Мышь заскреблась сильней, скрипнула доска в порожке, за дверью. Будыкин напрягся: кто-то идет? Никто не шел, половицы и доски скрипят в избушке на курьих ножках от старости, от ветхости, сами по себе. Ветка заскреблась в окно громче прежнего, и он опять испуганно напрягся в ожидании: кто-то стучится? Никто не стучался, кроме яблоневой ветки. Будыкин повернулся к оконцу: ветка была скрюченная, в переплетении веточек-отростков, как спутанная колючая проволока. Такой проволокой германцы уважают огораживать свои лагеря, куда Поля Будыкин может угодить запросто. Ветку надо бы отрезать, подгнившие доски заменить бы. Хоть бери в руки ножовку с молотком. Мог бы это сделать младший сын Марии Николаевны, Стась, он же до армии был плотник. Но Стась аж под Ленинградом — если живой, — а у Будыкина кишка тонкая, кирзачи и те еле-еле стащил. Переболел. Но теперь здоровый. И нечего тут рассусоливать, пан Будыкин. Утречком его покормила Мария Николаевна. Не с ложечки, как кормила пани Ядвига, тогда он был раненый, нынче не раны, хворь простудная, и та уже вышла. Угораздило ж его заблудиться, расхвораться, кадровый сержант называется. Тетя Маша подала ему тарелку с вареной картошкой и ломтиками сала, протянула добрый ломоть поляницы и вилку с обломанными зубцами, сказала: «Подкрепляйся, сынок, я скоро обернусь, за продуктами пойду».

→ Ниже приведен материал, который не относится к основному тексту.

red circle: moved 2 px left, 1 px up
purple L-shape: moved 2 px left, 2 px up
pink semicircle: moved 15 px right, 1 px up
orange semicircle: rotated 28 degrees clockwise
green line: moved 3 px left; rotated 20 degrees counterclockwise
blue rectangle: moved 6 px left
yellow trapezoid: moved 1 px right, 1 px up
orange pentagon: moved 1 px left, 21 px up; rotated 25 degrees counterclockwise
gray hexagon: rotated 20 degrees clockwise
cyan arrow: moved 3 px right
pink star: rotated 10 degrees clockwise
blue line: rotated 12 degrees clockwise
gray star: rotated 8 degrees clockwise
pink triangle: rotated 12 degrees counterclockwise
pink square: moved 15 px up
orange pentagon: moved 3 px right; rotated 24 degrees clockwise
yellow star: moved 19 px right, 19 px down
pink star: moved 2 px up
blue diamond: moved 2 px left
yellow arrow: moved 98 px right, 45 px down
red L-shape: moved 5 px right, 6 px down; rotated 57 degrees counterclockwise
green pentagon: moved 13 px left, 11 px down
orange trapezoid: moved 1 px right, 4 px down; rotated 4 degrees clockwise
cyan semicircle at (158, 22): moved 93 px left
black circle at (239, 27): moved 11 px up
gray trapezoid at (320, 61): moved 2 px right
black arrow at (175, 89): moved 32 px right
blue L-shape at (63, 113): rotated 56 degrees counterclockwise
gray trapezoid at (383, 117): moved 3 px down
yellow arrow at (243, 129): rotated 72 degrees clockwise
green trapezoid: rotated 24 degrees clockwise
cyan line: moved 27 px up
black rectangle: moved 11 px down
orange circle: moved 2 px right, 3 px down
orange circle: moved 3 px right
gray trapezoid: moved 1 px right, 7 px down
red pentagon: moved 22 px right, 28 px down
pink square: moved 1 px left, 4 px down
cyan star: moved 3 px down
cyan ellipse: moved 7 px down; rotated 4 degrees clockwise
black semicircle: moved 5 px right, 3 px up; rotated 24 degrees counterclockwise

У Ядвиги и Стефана он был, как дома, наступил же час — с грустью покинул их домик, а бодрость и надежда не покинули его. Был с товарищами, понятно было, что надо делать. И Лобода был тогда не опасен. А нынче? Будыкин его боится, ежели на то пошло. Как вспомнит его ледяные глаза: «По-хорошему тебя предупреждаю, отец Апполинарий», — так во рту сразу металлический вкус, словно бы ствол пистолета обсасываешь. Но в рот Лобода стрелять не будет. А куда? Найдет куда. А за что? Тем более, найдет за что. Будыкин вдруг заметил: кадык дергается, пальцы на ногах шевелятся, и это его испугало. Он подумал: «Отчего же испугался?» — не нашел ответа, испуг стал еще больше. Будыкин повернулся на другой бок, сказал себе: «Не спятил ли ты?» — натужно посмеялся над своими страхами. Кадровый сержант, боевой партизан, за себя постоит, так чего же ты, Поля, икру мечешь?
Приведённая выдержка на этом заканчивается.